[What the exercise asks] Please count the lines in the entries below that include the word "Oriente", and give only the number.

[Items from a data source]
──────────────────────────────

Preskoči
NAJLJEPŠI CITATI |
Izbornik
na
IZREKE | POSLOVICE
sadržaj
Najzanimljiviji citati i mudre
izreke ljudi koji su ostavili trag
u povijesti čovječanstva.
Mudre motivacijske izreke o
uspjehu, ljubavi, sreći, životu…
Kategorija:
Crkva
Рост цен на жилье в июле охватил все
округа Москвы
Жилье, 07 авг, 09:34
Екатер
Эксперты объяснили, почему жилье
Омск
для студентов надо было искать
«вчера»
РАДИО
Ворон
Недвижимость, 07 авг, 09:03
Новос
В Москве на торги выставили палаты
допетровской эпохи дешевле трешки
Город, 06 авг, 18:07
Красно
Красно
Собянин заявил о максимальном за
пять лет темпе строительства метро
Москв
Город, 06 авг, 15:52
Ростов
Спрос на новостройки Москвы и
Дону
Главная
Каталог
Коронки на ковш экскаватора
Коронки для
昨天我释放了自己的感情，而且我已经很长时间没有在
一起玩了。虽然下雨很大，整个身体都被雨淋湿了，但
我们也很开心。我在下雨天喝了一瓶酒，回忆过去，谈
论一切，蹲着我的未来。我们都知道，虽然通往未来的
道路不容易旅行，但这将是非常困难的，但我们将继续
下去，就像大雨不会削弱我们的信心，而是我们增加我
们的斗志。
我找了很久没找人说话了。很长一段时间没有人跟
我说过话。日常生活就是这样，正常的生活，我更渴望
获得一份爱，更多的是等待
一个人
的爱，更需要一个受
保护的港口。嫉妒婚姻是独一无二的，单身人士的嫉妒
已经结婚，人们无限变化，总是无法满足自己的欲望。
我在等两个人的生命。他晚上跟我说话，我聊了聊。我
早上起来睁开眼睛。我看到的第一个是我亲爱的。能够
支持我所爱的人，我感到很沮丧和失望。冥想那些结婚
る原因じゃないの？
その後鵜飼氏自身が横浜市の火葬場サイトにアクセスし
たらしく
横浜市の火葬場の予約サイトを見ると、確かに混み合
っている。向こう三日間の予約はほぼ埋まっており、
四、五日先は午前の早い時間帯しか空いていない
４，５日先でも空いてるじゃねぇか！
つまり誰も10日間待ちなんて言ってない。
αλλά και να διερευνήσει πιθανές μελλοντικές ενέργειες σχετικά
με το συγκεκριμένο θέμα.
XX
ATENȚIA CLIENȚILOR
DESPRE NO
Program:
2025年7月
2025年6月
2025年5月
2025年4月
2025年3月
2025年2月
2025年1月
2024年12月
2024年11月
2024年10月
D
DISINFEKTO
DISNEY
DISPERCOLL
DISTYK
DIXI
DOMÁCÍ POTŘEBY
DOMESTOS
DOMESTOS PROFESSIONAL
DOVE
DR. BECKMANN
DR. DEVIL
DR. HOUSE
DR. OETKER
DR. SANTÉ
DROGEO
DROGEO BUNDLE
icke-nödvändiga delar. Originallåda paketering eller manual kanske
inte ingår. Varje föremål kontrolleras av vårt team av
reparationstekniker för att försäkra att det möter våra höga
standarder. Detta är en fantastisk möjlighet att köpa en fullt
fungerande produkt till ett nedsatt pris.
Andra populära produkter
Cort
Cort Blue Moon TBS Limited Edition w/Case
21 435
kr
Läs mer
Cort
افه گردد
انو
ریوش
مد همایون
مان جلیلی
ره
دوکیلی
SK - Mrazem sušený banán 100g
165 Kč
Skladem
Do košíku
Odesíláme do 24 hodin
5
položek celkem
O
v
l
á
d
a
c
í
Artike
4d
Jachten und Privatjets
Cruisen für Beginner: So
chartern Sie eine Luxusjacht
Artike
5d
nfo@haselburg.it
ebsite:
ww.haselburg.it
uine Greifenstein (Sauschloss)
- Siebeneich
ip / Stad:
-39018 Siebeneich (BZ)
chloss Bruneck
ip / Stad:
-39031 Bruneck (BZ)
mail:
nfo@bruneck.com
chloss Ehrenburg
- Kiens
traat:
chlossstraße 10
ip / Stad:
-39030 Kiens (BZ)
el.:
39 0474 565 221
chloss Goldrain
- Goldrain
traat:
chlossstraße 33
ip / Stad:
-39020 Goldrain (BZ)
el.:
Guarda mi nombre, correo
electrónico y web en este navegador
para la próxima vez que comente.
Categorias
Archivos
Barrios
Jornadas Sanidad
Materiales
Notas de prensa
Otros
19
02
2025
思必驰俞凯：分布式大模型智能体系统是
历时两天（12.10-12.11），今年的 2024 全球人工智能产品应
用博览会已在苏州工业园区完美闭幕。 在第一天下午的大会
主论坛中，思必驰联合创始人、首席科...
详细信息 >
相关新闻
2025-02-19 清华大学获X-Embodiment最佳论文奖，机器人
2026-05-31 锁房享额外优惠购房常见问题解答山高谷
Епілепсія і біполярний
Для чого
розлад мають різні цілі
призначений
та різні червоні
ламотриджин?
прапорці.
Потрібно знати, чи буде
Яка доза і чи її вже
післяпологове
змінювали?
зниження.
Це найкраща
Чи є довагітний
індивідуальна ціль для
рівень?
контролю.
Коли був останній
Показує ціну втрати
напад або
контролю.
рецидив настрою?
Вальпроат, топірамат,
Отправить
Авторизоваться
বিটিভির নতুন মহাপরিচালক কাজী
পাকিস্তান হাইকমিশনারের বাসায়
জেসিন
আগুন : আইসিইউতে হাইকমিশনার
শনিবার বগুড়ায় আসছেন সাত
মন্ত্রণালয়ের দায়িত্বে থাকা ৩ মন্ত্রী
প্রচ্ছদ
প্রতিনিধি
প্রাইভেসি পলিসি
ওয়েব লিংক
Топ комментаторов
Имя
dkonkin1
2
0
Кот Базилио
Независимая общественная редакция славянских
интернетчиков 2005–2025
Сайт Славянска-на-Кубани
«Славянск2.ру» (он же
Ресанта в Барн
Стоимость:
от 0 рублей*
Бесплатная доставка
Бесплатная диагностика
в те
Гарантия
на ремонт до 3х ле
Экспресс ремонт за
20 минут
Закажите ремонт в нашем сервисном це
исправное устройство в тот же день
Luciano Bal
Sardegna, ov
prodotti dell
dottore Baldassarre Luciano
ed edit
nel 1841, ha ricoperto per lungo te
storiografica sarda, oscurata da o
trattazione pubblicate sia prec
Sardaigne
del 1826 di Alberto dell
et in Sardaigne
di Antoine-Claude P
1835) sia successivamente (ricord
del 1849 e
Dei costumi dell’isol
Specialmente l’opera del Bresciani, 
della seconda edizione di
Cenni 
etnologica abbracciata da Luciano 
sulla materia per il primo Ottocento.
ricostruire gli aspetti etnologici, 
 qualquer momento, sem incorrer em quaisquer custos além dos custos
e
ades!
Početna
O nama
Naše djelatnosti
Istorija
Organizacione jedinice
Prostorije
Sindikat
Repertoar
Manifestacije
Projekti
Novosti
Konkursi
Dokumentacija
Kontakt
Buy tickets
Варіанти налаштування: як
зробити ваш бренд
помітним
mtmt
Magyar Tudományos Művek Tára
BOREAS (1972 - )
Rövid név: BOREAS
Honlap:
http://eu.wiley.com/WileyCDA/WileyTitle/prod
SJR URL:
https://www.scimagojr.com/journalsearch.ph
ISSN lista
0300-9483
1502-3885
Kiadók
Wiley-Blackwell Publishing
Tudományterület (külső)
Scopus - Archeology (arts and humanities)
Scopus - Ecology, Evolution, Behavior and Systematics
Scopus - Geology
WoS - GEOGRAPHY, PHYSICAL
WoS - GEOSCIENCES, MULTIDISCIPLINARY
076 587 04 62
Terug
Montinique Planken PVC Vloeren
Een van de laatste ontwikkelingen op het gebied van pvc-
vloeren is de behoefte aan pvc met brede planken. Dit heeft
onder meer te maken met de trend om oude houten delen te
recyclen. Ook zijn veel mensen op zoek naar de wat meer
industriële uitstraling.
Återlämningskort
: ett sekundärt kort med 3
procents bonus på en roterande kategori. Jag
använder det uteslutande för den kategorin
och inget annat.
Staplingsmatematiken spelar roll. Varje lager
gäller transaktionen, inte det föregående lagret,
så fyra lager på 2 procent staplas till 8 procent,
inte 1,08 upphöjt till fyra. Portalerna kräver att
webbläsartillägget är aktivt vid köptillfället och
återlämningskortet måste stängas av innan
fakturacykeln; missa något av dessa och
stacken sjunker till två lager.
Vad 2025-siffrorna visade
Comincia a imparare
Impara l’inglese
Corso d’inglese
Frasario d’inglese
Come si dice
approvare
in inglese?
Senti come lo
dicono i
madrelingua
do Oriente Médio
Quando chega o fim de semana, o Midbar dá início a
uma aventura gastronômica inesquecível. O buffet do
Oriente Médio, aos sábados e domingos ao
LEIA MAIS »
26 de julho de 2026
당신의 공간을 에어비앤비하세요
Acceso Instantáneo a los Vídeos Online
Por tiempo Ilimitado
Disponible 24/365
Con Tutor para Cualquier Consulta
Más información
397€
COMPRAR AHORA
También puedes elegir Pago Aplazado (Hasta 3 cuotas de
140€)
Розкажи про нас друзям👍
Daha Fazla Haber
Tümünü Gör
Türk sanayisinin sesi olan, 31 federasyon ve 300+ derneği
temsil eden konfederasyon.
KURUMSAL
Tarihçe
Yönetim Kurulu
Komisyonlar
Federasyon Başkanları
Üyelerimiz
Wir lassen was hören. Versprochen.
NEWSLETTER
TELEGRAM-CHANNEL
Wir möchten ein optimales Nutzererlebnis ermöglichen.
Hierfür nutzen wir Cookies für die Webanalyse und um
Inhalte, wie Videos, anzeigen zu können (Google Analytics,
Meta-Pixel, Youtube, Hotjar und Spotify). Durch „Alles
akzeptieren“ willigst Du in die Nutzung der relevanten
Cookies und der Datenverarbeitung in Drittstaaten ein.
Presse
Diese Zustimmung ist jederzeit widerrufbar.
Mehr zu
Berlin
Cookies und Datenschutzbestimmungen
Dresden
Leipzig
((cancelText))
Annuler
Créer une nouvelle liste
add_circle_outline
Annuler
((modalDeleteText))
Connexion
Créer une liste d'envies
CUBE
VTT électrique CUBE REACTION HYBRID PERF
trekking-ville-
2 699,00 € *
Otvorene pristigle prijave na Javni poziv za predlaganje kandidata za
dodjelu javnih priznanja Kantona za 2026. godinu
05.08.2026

──────────────────────────────

[Written response] 2